**Exercise description**
What is the number of lines below that contain the string "TikTok"? Give it and nothing else.

**Records**

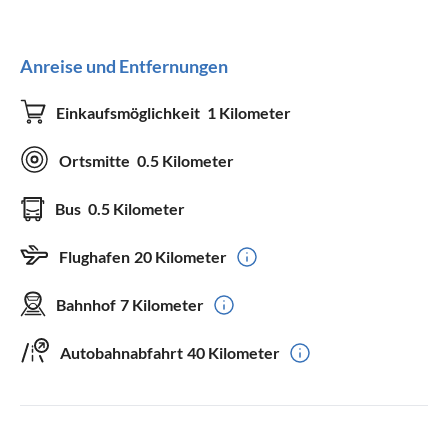
Anreise und Entfernungen
Einkaufsmöglichkeit
1 Kilometer
Ortsmitte
0.5 Kilometer
Bus
0.5 Kilometer
Flughafen
20 Kilometer
Bahnhof
7 Kilometer
Autobahnabfahrt
40 Kilometer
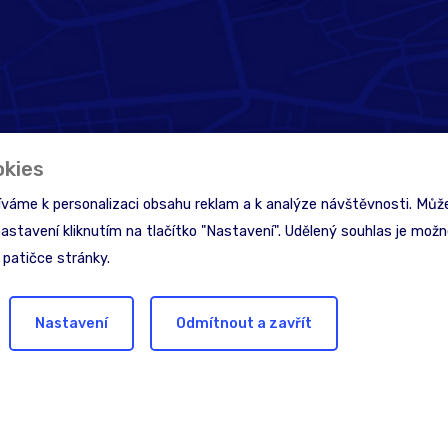
okies
íváme k personalizaci obsahu reklam a k analýze návštěvnosti. Může
nastavení kliknutím na tlačítko "Nastavení". Udělený souhlas je možné
 patičce stránky.
Nastavení
Odmítnout a zavřít
inspiraci?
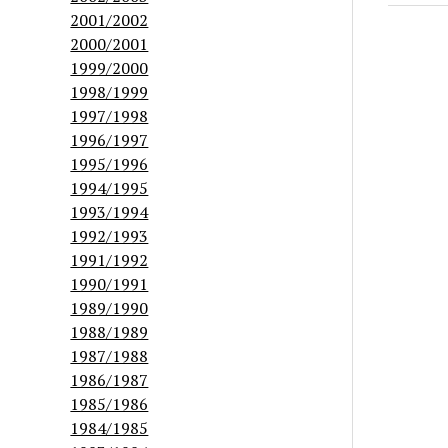
2001/2002
2000/2001
1999/2000
1998/1999
1997/1998
1996/1997
1995/1996
1994/1995
1993/1994
1992/1993
1991/1992
1990/1991
1989/1990
1988/1989
1987/1988
1986/1987
1985/1986
1984/1985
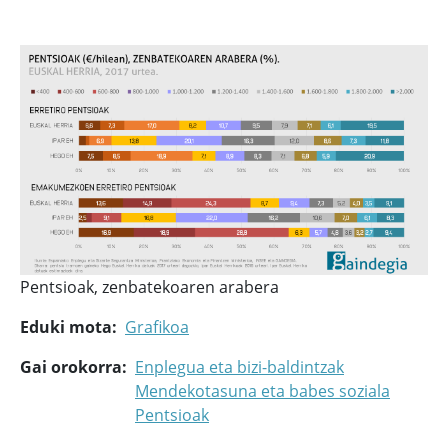
Pentsioak, zenbatekoaren arabera
Eduki mota
Grafikoa
Gai orokorra
Enplegua eta bizi-baldintzak
Mendekotasuna eta babes soziala
Pentsioak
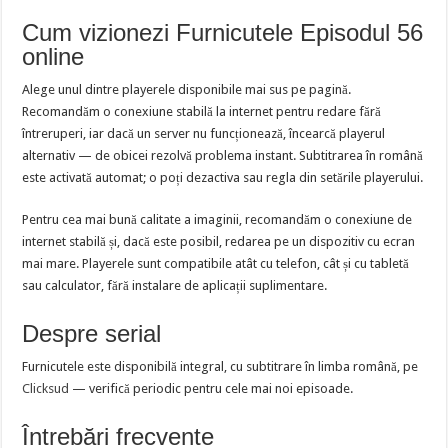
Cum vizionezi Furnicutele Episodul 56
online
Alege unul dintre playerele disponibile mai sus pe pagină.
Recomandăm o conexiune stabilă la internet pentru redare fără
întreruperi, iar dacă un server nu funcționează, încearcă playerul
alternativ — de obicei rezolvă problema instant. Subtitrarea în română
este activată automat; o poți dezactiva sau regla din setările playerului.
Pentru cea mai bună calitate a imaginii, recomandăm o conexiune de
internet stabilă și, dacă este posibil, redarea pe un dispozitiv cu ecran
mai mare. Playerele sunt compatibile atât cu telefon, cât și cu tabletă
sau calculator, fără instalare de aplicații suplimentare.
Despre serial
Furnicutele este disponibilă integral, cu subtitrare în limba română, pe
Clicksud
— verifică periodic pentru cele mai noi episoade.
Întrebări frecvente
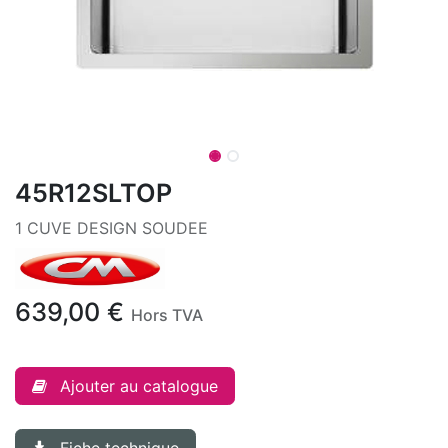
45R12SLTOP
1 CUVE DESIGN SOUDEE
639,00
€
Hors TVA
Ajouter au catalogue
Fiche technique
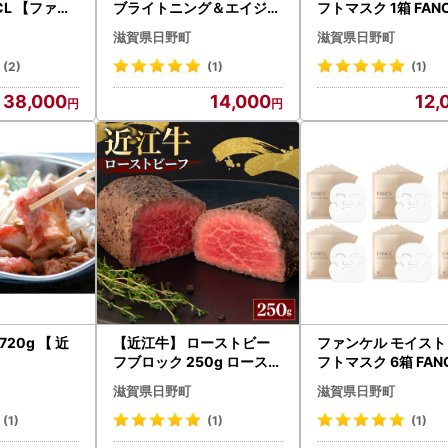
NCL 【ファン
ブライトニング＆エイジン
フトマスク 1箱 FANCL 【
グケア 医薬部外品 2本 FA
マスク】
滋賀県日野町
滋賀県日野町
NCL 【ファンケル】
(2)
(1)
(1)
38,000
14,000
12,
g 【 近
【近江牛】 ローストビー
ファンケル モイスト
フブロック 250g ロースト
フトマスク 6箱 FANCL 【
ビーフ
ファンケル】
滋賀県日野町
滋賀県日野町
(1)
(1)
(1)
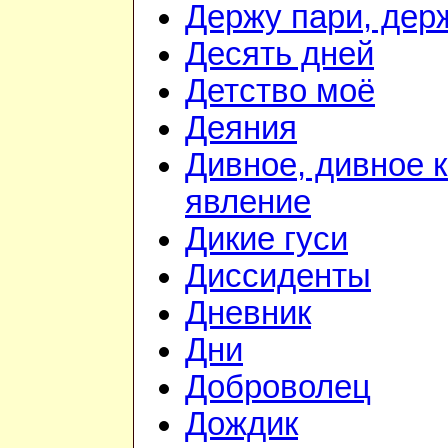
Держу пари, дер
Десять дней
Детство моё
Деяния
Дивное, дивное 
явление
Дикие гуси
Диссиденты
Дневник
Дни
Доброволец
Дождик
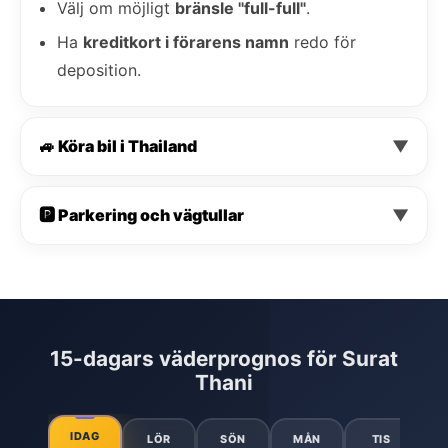
Välj om möjligt
bränsle "full-full"
.
Ha
kreditkort i förarens namn
redo för
deposition.
🚙 Köra bil i Thailand
▼
🅿️ Parkering och vägtullar
▼
15-dagars väderprognos för Surat
Thani
IDAG
LÖR
SÖN
MÅN
TIS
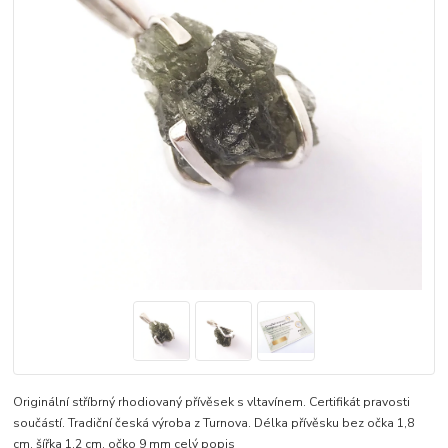
Originální stříbrný rhodiovaný přívěsek s vltavínem. Certifikát pravosti
součástí. Tradiční česká výroba z Turnova. Délka přívěsku bez očka 1,8
cm, šířka 1,2 cm, očko 9 mm
celý popis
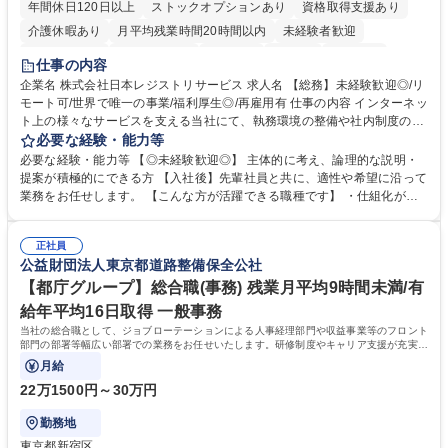
年間休日120日以上
ストックオプションあり
資格取得支援あり
介護休暇あり
月平均残業時間20時間以内
未経験者歓迎
住宅手当あり
時短勤務あり
研修あり
在宅OK
賞与あり
仕事の内容
完全週休2日制
交通費支給
駅近5分以内
土日祝休み
服装自由
企業名 株式会社日本レジストリサービス 求人名 【総務】未経験歓迎◎/リ
モート可/世界で唯一の事業/福利厚生◎/再雇用有 仕事の内容 インターネッ
ト上の様々なサービスを支える当社にて、執務環境の整備や社内制度の検
討、イベント運営などの幅広い業務を担当し、間接的に会社の生産性向上
必要な経験・能力等
や成長に貢献している部署です。 会社の全メンバーが安心して長く成果を
必要な経験・能力等 【◎未経験歓迎◎】 主体的に考え、論理的な説明・
発揮できる環境を整えるために、毎日のメンテナンスや維持管理に加え、
提案が積極的にできる方 【入社後】先輩社員と共に、適性や希望に沿って
新たな施策検討を積極的に行っていただき、会社全体を巻き込み課題解決
業務をお任せします。 【こんな方が活躍できる職種です】 ・仕組化が好
を推進。 ・オフィス運営：執務環境の整備・物品管理・社内規定整備/改
き/得意・協働の姿勢を持っている・優先順位付け、マルチタスクが得意・
善・イベント企画/運営・非常時の対応 など、本人の希望や適性によって
様々な立場で物事を考えられる・定型業務だけでなく突発的な出来事にも
幅広い業務の体得が可能で、多様なキャリアパスを描くことも可能です。
正社員
対処できる・新しいことに興味関心がある 【魅力】■自己啓発支援：資格
公益財団法人東京都道路整備保全公社
募集職種 【総務】未経験歓迎◎/リモート可/世界で唯一の事業/福利厚生◎/
取得や通信教育など費用の80%（年間25万円まで）を補助 ■住宅手当：家
再雇用有
賃の50%（月額7万円まで）を補助 学歴・資格 学歴：大学院 大学 語学
【都庁グループ】総合職(事務) 残業月平均9時間未満/有
力： 資格：
給年平均16日取得 一般事務
当社の総合職として、ジョブローテーションによる人事経理部門や収益事業等のフロント
部門の部署等幅広い部署での業務をお任せいたします。研修制度やキャリア支援が充実し
ております！ ※下記業務詳細
月給
22万1500円～30万円
勤務地
東京都新宿区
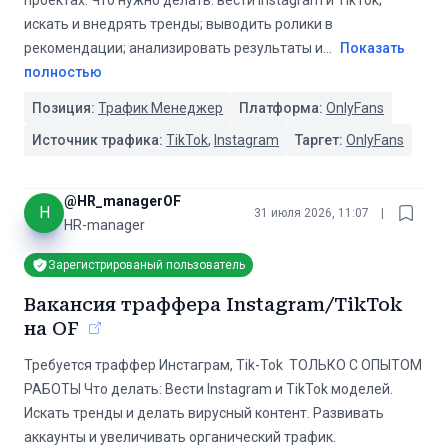
проектах. Что нужно делать: вести Instagram и TikTok;
искать и внедрять тренды; выводить ролики в
рекомендации; анализировать результаты и
...
Показать
полностью
Позиция:
Трафик Менеджер
Платформа:
OnlyFans
Источник трафика:
TikTok
,
Instagram
Таргет:
OnlyFans
@
HR_managerOF
H
31 июля 2026, 11:07
|
HR-manager
Зарегистрированый пользователь
Вакансия траффера Instagram/TikTok
на OF
️Требуется траффер Инстаграм, Tik-Tok ️ ️ТОЛЬКО С ОПЫТОМ
РАБОТЫ️ Что делать: Вести Instagram и TikTok моделей.
Искать тренды и делать вирусный контент. Развивать
аккаунты и увеличивать органический трафик.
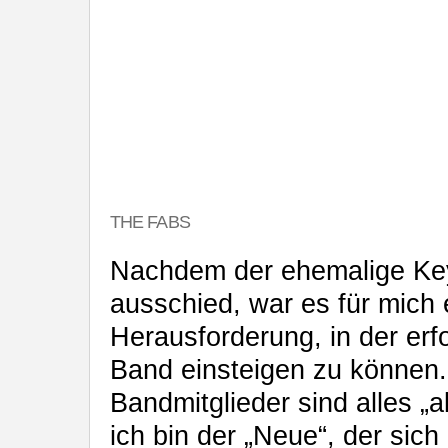
THE FABS
Nachdem der ehemalige Ke
ausschied, war es für mich 
Herausforderung, in der erf
Band einsteigen zu können.
Bandmitglieder sind alles „
ich bin der „Neue“, der sich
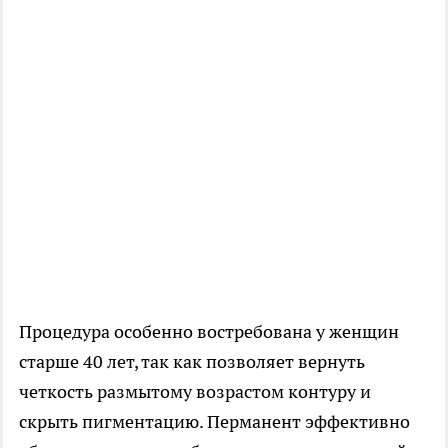
Процедура особенно востребована у женщин
старше 40 лет, так как позволяет вернуть
четкость размытому возрастом контуру и
скрыть пигментацию. Перманент эффективно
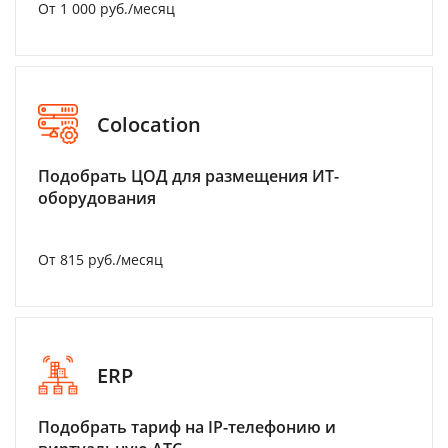
От 1 000 руб./месяц
Colocation
Подобрать ЦОД для размещения ИТ-
оборудования
От 815 руб./месяц
ERP
Подобрать тариф на IP-телефонию и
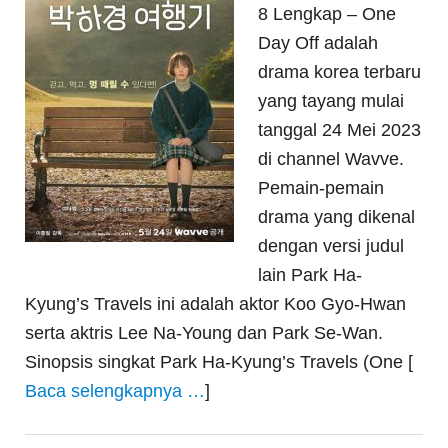
8 Lengkap – One
Day Off adalah
drama korea terbaru
yang tayang mulai
tanggal 24 Mei 2023
di channel Wavve.
Pemain-pemain
drama yang dikenal
dengan versi judul
lain Park Ha-
Kyung’s Travels ini adalah aktor Koo Gyo-Hwan
serta aktris Lee Na-Young dan Park Se-Wan.
Sinopsis singkat Park Ha-Kyung’s Travels (One [
Baca selengkapnya …
]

**Answer below**
4